We manufacture, market and distribute a wide variety of branded and private label dairy case products, including fluid milk, ice cream, cultured dairy products, creamers, ice cream mix and other dairy products to retailers, distributors, foodservice outlets, educational institutions and governmental entities across the United States. Our portfolio includes DairyPure®, our national white milk brand, and TruMoo®, the leading national flavored milk brand, along with well-known regional dairy brands such as Alta Dena ®, Berkeley Farms ®, Country Fresh ®, Dean’s ®, Garelick Farms ®, LAND O LAKES ® milk and cultured products (licensed brand), Lehigh Valley Dairy Farms ®, Mayfield ®, McArthur ®, Meadow Gold®, Oak Farms ®, PET ® (licensed brand), T.G. Lee ®, Tuscan ® and more. In all, we have more than 50 national, regional and local dairy brands, as well as private labels. Due to the perishable nature of our products, we deliver the majority of our products directly to our customers’ locations in refrigerated trucks or trailers that we own or lease. We believe that we have one of the most extensive refrigerated direct-to-store delivery systems in the United States. We sell our products primarily on a local or regional basis through our local and regional sales forces, although some national customer relationships are coordinated by a centralized corporate sales department.

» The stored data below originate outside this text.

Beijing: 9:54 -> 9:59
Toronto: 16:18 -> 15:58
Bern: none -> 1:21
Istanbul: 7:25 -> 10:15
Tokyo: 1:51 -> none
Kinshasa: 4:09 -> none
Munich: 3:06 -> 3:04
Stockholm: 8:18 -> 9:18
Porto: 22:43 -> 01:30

Unless stated otherwise, any reference to income statement items in this Form 10-K refers to results from continuing operations. Each of the terms "we," "us," "our," "the Company," and "Dean Foods" refers collectively to Dean Foods Company and its wholly-owned subsidiaries unless the context indicates otherwise.
Our principal executive offices are located at 2711 North Haskell Avenue, Suite 3400, Dallas, Texas 75204. Our telephone number is (214) 303-3400. We maintain a web site at www.deanfoods.com. We were incorporated in Delaware in 1994.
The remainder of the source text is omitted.